2008-12-02

愛しすぎて、愛してる。

本当に死ぬしかないと思ったらさ、何も言葉なんか出てこないんじゃないの。

ああ、やっぱり俺は絶対に自分からは死ねないんだよなぁ。あの人がこの世に生きている限り、俺はあの人のことを見ていたいから。

見ていることしかできない辛さのために何度自分の心を殺しても、肉体が滅びない限り不老不死のこの心は生き続ける。痛覚を延々と継続的に一生抱き、体も心も生きなきゃいけない。今までも辛かったんだから、これからも死ぬほど辛いんだ。覚悟は、………うん、した。

あの人は星なんだ。見えるけど、絶対に届かない。外部から愛でることはできても、絶対に届かない。命を賭けるほどの覚悟をしなければ会いに行けない遠い遠い異国の貧しい農村の女を好きになったとしても、結ばれる可能性がわずかにでもあれば、それは星なんかじゃない。だからあの人は、俺にとって永遠の距離を象徴する、星なんだ。

あの人の長年の痛み。それを俺は勝手に、あの人に一生精神的に干渉できないくせに、誰のためにもならないのに、背負い続けていかなければならないと感じている。少なくとも、あの人が痛み続けてきた数十年を、俺は同じだけ背負いたい。繰り返すが、俺は勝手に、あの人に一生精神的に干渉できないくせに、誰のためにもならないのに、だ。どうしても、どうしても。腐った意地を貫きたいって、貫けって、脳が言ってる。俺は勝手に、あの人に一生精神的に干渉できないくせに、誰のためにもならないのに、誰のせいにもできないようなことを、したい。したいんだ。この想いが叶わないならせめて、あの人が痛み続けた時間を背負って、あの人の心に近付いた気になりたいだけなんだ。

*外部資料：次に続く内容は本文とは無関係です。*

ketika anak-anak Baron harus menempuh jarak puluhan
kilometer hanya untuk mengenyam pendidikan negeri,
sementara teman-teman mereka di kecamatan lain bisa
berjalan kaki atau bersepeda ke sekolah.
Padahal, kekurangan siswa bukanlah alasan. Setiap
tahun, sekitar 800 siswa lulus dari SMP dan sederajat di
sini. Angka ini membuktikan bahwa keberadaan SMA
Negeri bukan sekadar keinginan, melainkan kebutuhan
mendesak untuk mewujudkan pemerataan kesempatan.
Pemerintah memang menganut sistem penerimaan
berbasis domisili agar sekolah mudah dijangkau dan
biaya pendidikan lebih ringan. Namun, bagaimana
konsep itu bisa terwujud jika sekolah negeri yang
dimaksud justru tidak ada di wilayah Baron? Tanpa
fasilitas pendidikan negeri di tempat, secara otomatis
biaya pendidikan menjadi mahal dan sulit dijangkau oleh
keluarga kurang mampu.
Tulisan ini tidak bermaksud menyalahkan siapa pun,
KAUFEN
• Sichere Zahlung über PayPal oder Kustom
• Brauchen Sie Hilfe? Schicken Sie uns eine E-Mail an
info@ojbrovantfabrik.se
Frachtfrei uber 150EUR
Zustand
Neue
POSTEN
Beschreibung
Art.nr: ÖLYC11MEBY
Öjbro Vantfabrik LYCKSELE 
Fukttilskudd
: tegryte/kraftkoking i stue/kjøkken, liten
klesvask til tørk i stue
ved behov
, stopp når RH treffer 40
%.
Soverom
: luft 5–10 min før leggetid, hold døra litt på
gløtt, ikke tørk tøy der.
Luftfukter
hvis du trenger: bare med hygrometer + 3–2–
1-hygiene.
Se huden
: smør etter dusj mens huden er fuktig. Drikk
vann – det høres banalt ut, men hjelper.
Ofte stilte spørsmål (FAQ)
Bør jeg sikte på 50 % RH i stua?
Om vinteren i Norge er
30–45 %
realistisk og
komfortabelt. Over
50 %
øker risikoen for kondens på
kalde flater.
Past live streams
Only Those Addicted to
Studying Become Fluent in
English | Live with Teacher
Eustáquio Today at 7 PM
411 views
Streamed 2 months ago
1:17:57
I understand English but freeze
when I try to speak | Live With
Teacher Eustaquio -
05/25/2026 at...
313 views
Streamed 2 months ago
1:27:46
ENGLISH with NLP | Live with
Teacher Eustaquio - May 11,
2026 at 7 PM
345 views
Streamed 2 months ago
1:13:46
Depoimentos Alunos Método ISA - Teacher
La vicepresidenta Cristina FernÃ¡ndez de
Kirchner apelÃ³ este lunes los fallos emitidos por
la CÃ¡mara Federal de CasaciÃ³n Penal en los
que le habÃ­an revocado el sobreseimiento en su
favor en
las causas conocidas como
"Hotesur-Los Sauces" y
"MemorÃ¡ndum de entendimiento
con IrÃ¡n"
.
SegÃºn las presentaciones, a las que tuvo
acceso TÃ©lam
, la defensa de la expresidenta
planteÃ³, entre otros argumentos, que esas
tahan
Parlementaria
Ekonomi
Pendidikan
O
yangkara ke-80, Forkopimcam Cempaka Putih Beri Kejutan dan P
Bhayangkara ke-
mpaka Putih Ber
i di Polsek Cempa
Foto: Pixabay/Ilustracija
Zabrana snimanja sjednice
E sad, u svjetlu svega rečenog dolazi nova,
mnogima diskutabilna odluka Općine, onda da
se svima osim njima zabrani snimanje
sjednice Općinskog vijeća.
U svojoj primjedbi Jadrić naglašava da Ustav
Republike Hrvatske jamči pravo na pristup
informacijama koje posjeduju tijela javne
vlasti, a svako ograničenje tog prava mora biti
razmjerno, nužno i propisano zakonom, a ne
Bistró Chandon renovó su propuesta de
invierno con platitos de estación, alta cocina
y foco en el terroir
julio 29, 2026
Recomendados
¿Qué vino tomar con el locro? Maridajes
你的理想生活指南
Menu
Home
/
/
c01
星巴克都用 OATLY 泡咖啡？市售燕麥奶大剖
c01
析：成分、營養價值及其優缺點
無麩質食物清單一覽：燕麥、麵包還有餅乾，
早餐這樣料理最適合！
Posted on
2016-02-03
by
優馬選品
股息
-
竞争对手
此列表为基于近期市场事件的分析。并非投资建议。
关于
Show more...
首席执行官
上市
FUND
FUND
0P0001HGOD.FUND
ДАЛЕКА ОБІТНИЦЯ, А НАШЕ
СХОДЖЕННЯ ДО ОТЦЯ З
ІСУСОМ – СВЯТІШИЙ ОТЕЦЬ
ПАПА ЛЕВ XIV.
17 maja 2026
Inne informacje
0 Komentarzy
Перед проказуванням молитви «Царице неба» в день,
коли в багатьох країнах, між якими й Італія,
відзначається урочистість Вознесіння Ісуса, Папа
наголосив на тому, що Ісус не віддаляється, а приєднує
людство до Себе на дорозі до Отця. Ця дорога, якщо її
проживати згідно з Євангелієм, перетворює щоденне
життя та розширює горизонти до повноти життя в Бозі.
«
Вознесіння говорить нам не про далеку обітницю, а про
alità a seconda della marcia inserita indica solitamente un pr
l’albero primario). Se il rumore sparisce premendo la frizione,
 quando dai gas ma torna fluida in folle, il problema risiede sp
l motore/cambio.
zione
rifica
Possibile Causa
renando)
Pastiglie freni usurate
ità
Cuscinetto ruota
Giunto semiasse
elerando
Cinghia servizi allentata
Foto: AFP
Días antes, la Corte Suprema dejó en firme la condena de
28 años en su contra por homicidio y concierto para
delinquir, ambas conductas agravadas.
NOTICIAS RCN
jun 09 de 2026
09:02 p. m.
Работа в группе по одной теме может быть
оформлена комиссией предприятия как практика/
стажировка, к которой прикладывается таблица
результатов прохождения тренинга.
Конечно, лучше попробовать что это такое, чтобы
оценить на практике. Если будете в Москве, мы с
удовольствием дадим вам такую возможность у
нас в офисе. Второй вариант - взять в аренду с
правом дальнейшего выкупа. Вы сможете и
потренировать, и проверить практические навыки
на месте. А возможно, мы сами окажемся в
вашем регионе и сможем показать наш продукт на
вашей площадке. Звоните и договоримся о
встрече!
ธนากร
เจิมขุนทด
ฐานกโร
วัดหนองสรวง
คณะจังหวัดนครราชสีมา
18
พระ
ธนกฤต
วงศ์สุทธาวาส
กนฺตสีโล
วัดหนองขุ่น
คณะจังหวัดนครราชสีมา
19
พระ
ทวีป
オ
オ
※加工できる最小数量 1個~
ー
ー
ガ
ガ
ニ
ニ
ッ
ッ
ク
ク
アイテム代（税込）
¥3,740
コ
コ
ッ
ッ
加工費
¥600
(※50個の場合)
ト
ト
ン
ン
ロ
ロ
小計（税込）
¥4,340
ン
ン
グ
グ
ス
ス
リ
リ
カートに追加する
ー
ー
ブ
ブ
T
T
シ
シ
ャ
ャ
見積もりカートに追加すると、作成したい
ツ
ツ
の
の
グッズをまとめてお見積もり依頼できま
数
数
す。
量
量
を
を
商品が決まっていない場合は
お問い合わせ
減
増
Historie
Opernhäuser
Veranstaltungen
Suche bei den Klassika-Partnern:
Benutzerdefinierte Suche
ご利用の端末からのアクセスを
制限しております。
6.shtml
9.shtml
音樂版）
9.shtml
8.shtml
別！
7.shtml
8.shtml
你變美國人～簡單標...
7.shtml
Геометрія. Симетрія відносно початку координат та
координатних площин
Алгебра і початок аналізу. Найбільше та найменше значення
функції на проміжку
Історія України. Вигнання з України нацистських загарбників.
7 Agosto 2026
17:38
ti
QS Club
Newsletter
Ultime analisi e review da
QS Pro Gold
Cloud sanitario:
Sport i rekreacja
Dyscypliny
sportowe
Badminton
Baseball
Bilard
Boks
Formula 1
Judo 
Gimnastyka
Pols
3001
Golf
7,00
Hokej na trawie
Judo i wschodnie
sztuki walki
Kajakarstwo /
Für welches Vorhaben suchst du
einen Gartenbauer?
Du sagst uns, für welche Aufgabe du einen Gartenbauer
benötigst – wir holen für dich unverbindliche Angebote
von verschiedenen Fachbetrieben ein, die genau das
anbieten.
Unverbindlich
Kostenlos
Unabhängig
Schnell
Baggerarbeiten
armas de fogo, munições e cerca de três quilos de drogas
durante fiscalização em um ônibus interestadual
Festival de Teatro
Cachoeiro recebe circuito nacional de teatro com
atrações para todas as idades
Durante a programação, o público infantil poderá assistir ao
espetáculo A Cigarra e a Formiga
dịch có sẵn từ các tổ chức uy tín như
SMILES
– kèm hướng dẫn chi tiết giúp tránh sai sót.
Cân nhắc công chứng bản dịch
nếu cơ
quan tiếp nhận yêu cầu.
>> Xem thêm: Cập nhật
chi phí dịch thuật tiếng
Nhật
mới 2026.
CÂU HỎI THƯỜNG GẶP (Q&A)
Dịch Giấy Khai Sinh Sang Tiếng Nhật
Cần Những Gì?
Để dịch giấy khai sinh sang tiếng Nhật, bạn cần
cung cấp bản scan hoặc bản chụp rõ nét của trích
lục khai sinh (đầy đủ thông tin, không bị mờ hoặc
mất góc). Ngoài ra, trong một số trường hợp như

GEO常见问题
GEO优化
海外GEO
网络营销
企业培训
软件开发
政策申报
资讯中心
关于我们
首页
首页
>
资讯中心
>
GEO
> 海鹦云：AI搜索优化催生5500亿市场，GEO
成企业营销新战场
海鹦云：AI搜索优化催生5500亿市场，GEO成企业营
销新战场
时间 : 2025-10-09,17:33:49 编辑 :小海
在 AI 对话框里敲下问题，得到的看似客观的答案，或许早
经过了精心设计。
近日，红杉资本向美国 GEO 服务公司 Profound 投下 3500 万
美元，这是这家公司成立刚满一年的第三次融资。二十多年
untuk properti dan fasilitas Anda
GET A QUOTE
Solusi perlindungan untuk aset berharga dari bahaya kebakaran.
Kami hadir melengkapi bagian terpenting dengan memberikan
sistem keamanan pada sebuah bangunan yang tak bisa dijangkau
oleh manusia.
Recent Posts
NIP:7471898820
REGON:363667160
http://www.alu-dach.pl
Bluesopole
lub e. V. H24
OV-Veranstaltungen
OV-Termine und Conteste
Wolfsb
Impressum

本当はあの人のすぐ近くにいたいけど、あの人の父親にも兄弟にも息子にも孫にもなることなんかできない。だったら、俺は、別の何かになるしかない。そりゃ、俺だって星になってあの人を勝手に見守っていたいよ。でも俺が星になるって、なにが起きたって輝くこともできない無責任な物体になるだけだ。そんなもんになって、あの人の頭上にいてはいけない。じゃあ何になればいいんだろう。わからない。この世に、そんな何かという概念はないのだろう。だとすれば、絶対に見つからない答えを探してさまよい続けるしかない。つまり、今の自分そのものなんだ。そうなんだ。俺は、ただの、俺でしかないんだ。俺以外の何者にもなれない。

ははは、バカだなあ。あの人、じゃない別の道なんかいくらでもあるよ。知ってる。知ってるけどさぁ、今はそれしか見えないんだよ。俺の目はあの人で焼き付いて、剥がせない。心とかいう意味不明自分が、あの人で支配されている。きっとこういう感覚は誰にだってあるんだろうけど、潰せないんだよ。どうしても。

すぐにその機会があるってわけではないんだけど、次にあの人に会ったとき、俺どうなっちゃうんだろう。会いたくない。あの人は星なんだよ。会っちゃいけないのに。会ったらまた俺、死ななきゃならないのに。でも会いたくて会いたくて会いたくて会いたくてどうしよーもねぇ。顔も見たいし声も聞きたいし笑いかけたい。可愛くて仕方ないあの人を見たい。俺の力で、笑わせたい。どうしよう、俺はどうしようもない。名前の文字を見るだけで、涙が止まらない。今も、涙の内側にあの人がいる。涙なんかじゃ流れていかない。